▶ _Material for the task_:
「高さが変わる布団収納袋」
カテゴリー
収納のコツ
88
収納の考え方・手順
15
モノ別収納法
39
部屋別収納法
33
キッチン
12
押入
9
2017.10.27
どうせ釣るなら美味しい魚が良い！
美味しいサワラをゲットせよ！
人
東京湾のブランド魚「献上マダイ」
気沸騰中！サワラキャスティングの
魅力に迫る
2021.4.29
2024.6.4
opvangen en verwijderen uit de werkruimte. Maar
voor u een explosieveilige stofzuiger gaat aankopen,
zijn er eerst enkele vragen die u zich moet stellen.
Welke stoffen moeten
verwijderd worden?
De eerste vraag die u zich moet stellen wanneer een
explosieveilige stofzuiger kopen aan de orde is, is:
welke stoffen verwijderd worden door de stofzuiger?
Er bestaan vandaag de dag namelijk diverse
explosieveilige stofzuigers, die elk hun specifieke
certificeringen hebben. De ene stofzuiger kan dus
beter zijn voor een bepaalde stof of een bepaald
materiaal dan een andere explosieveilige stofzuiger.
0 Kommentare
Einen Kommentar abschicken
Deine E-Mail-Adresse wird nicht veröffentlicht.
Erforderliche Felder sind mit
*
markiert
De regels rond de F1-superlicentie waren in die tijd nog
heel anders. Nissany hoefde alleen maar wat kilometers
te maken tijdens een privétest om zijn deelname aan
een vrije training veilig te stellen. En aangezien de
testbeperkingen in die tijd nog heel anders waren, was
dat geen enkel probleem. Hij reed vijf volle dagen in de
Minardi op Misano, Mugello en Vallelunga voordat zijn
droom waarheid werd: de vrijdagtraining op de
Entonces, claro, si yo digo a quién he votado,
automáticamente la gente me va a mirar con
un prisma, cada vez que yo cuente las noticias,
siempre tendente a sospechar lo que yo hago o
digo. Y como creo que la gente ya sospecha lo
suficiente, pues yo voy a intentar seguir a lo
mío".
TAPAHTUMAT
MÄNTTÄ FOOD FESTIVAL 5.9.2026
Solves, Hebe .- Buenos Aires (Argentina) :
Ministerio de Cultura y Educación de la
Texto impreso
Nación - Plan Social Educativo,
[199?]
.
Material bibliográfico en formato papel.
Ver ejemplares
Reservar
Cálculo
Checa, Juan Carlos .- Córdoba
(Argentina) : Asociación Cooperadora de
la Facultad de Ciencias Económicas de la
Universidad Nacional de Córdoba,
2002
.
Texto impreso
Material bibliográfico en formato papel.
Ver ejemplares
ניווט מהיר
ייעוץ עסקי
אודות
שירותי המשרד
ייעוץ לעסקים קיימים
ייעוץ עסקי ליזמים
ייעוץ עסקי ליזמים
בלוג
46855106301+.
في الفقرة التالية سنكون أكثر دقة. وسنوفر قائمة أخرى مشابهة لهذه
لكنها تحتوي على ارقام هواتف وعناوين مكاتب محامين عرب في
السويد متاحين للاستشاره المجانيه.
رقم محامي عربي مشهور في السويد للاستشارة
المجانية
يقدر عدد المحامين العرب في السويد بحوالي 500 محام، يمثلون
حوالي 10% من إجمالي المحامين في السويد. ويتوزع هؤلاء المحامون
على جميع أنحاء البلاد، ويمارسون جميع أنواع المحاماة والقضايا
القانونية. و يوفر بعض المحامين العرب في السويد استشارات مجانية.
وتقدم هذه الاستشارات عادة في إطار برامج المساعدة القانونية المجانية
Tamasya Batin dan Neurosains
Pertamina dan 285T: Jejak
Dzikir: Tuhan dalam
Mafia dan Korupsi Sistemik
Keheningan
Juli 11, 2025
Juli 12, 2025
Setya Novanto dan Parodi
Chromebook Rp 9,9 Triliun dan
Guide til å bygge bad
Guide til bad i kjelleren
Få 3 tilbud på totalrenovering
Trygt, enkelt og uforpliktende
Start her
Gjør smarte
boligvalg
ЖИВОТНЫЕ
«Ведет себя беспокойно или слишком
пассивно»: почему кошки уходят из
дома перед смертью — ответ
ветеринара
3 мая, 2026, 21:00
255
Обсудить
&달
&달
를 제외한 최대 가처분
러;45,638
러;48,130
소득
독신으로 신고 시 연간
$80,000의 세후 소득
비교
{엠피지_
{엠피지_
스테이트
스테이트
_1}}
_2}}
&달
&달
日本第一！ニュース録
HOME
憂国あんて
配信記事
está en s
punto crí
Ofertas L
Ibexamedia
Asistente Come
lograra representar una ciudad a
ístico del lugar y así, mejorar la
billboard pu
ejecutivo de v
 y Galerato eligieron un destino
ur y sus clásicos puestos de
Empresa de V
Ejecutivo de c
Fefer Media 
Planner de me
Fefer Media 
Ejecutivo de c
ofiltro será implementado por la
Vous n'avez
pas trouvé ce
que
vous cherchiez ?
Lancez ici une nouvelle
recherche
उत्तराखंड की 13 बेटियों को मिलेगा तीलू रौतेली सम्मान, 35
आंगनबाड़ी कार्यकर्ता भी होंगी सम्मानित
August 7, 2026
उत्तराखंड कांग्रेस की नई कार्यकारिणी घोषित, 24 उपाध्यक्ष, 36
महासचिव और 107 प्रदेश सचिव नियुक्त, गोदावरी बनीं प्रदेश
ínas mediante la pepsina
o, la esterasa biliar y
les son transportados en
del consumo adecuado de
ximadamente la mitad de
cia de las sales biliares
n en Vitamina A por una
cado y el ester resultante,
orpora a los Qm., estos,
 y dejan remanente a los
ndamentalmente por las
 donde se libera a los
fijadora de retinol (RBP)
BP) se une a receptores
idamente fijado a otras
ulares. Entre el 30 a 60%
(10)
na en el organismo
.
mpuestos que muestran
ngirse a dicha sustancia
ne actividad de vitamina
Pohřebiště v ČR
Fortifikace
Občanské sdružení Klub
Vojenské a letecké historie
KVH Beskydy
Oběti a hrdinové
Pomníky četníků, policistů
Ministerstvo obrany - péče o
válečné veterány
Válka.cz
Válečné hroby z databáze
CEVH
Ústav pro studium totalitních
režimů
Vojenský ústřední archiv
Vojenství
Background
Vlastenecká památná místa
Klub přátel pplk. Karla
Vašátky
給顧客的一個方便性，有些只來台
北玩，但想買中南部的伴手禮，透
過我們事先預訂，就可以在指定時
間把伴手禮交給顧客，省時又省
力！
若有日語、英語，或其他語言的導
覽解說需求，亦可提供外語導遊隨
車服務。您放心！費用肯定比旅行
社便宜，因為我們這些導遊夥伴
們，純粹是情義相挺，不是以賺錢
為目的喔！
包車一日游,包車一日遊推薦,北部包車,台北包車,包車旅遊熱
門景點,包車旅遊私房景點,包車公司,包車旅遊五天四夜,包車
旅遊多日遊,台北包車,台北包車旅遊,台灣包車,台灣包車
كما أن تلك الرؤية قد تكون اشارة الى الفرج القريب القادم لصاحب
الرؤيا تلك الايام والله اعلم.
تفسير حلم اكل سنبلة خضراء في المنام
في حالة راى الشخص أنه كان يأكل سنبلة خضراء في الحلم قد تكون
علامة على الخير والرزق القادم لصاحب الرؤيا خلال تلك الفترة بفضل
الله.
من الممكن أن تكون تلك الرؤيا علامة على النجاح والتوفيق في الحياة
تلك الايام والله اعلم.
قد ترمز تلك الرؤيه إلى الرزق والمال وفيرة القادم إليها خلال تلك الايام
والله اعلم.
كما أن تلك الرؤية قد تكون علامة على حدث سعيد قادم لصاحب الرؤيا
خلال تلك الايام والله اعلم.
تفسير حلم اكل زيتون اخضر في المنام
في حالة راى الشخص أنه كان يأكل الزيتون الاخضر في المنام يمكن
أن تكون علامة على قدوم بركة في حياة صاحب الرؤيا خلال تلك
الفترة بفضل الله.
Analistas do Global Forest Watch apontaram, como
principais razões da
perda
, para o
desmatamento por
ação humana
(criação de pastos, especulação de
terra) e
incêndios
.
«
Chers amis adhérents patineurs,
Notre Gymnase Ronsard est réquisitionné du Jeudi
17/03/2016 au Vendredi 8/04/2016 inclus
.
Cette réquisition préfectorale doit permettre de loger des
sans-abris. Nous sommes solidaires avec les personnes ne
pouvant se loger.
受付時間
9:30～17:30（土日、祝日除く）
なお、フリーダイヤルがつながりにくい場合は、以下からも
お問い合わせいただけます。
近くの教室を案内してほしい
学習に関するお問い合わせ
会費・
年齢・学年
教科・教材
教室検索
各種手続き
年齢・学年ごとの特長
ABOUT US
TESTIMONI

▶ _About this exercise_: Please copy the lines in the records above between the one holding "cado y el ester" and the one holding "كما أن تلك الرؤية قد تكون اشارة", inclusive, exactly and with no other line.

▶ _Output for this task_:
cado y el ester resultante,
orpora a los Qm., estos,
 y dejan remanente a los
ndamentalmente por las
 donde se libera a los
fijadora de retinol (RBP)
BP) se une a receptores
idamente fijado a otras
ulares. Entre el 30 a 60%
(10)
na en el organismo
.
mpuestos que muestran
ngirse a dicha sustancia
ne actividad de vitamina
Pohřebiště v ČR
Fortifikace
Občanské sdružení Klub
Vojenské a letecké historie
KVH Beskydy
Oběti a hrdinové
Pomníky četníků, policistů
Ministerstvo obrany - péče o
válečné veterány
Válka.cz
Válečné hroby z databáze
CEVH
Ústav pro studium totalitních
režimů
Vojenský ústřední archiv
Vojenství
Background
Vlastenecká památná místa
Klub přátel pplk. Karla
Vašátky
給顧客的一個方便性，有些只來台
北玩，但想買中南部的伴手禮，透
過我們事先預訂，就可以在指定時
間把伴手禮交給顧客，省時又省
力！
若有日語、英語，或其他語言的導
覽解說需求，亦可提供外語導遊隨
車服務。您放心！費用肯定比旅行
社便宜，因為我們這些導遊夥伴
們，純粹是情義相挺，不是以賺錢
為目的喔！
包車一日游,包車一日遊推薦,北部包車,台北包車,包車旅遊熱
門景點,包車旅遊私房景點,包車公司,包車旅遊五天四夜,包車
旅遊多日遊,台北包車,台北包車旅遊,台灣包車,台灣包車
كما أن تلك الرؤية قد تكون اشارة الى الفرج القريب القادم لصاحب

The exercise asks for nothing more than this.